1. Field of Endeavor
The present invention relates to a fuel lance for introducing fuel into a gas flow in a combustor of a gas turbine engine, in particular a gas turbine with sequential combustion.
2. Brief Description of the Related Art
A gas turbine with sequential combustion is known to improve the efficiency of a gas turbine. This is achieved by increasing the turbine inlet temperature. In sequential combustion gas turbine engines fuel is combusted in a first combustor and the hot combustion gases are passed through a first turbine and subsequently supplied to a second combustor, known as an SEV combustor, into which fuel is introduced. The combustion of the hot gases is completed in the SEV combustor and the combustion gases are subsequently supplied to a second turbine.
The emissions regulations for gas turbines are, however, becoming ever more strict and ways are needed to maintain the efficiency of the gas turbine whilst reducing harmful emissions. In order to improve emissions, the processes occurring in the combustion chamber are of critical importance, in particular the mixing of the fuel with the oxidization gases. The conditions in the combustion chamber are particularly important when using hydrogen rich fuels, for example MBTU, which have a lower ignition delay time, higher adiabatic flame temperature and higher flame speed. These properties increase the tendency to produce harmful emissions, for example NOx. These high H2 content fuels also have lower densities compared to conventional fuels such as natural gas, they therefore require a larger flow rate into the combustion chamber. The application of existing combustor designs to such fuels results in high emissions and safety problems. Existing combustor designs have a fuel lance for introducing the fuel into the hot gas flow. The fuel is introduced in either a radial or an axial direction. A problem encountered in these designs, especially with the use of hydrogen rich fuels, but also with more traditional fuels, is an uneven mixing in the 3D space and time resulting in higher emissions. The fuel jets are also orientated in such a way that the H2-rich fuel reaches the burner walls far upstream of the exit of the mixing zone, whereby fuel residing close to the burner wall promotes undesirable auto ignition (i.e., premature ignition). Existing burner designs also do not allow multi-fuel injection without compromising on emissions or flashback safety.
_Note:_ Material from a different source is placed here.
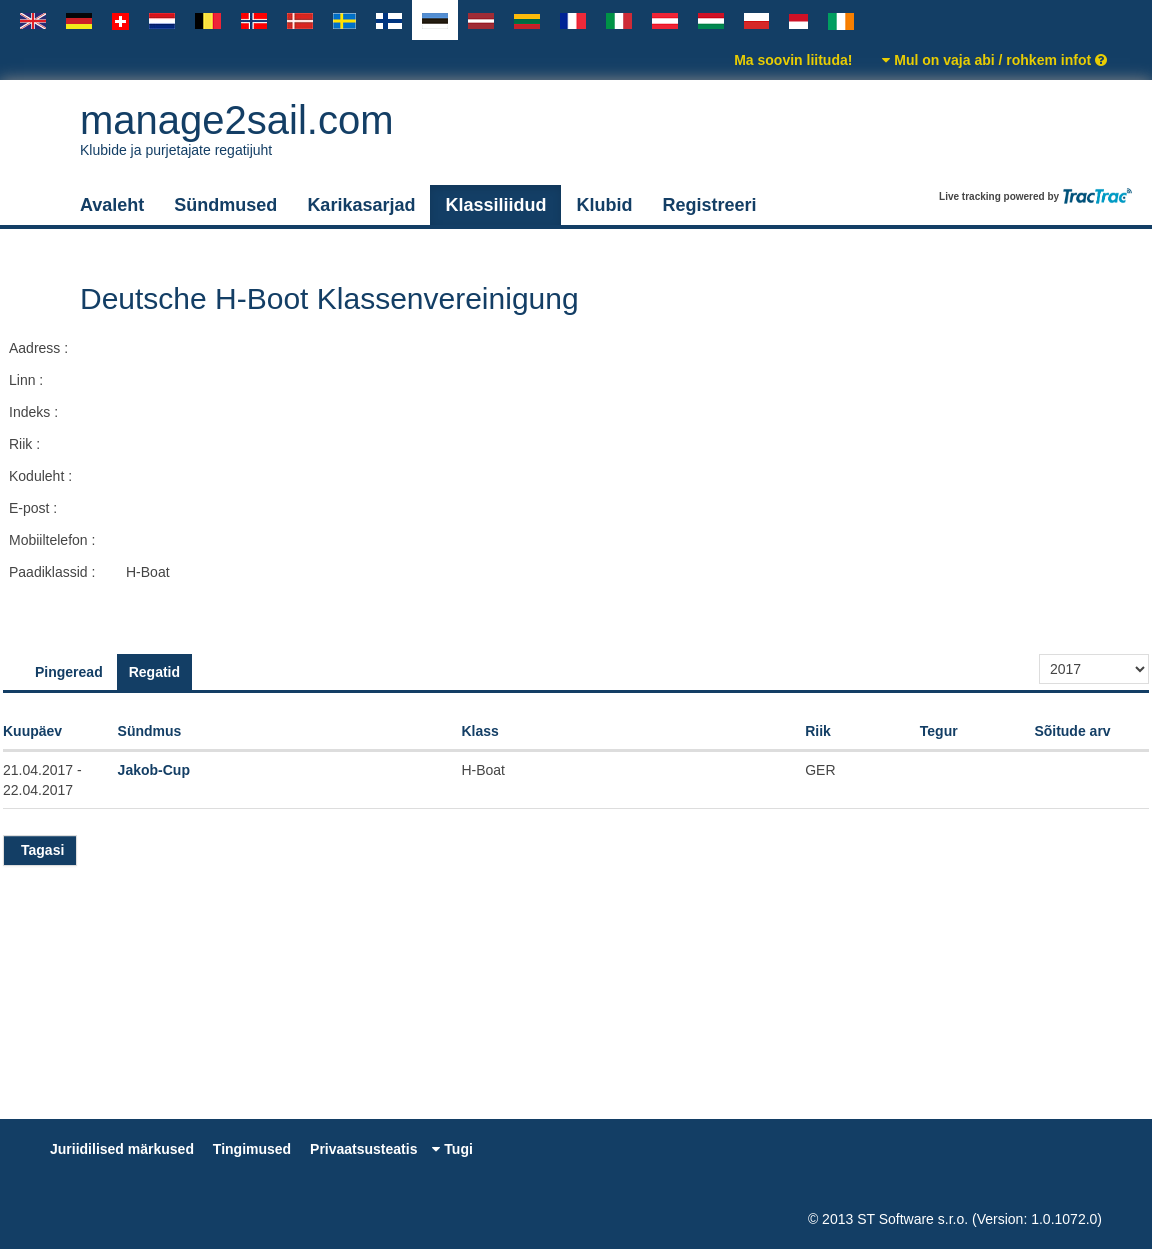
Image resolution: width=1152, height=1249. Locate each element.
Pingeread (69, 672)
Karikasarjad (361, 205)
Radially injecting a hydrogen rich fuel, such as MBTU, into an oncoming oxidization stream is problematic due to the blockage effect of the fuel jets (i.e., the stagnation zone upstream of the jet where the oncoming air stagnates), increasing local residence times of the fuel and promoting auto ignition. The shear stresses are highest for a fuel jet perpendicular to the main flow and the resulting turbulence may be high enough to permit upstream propagation of the flame.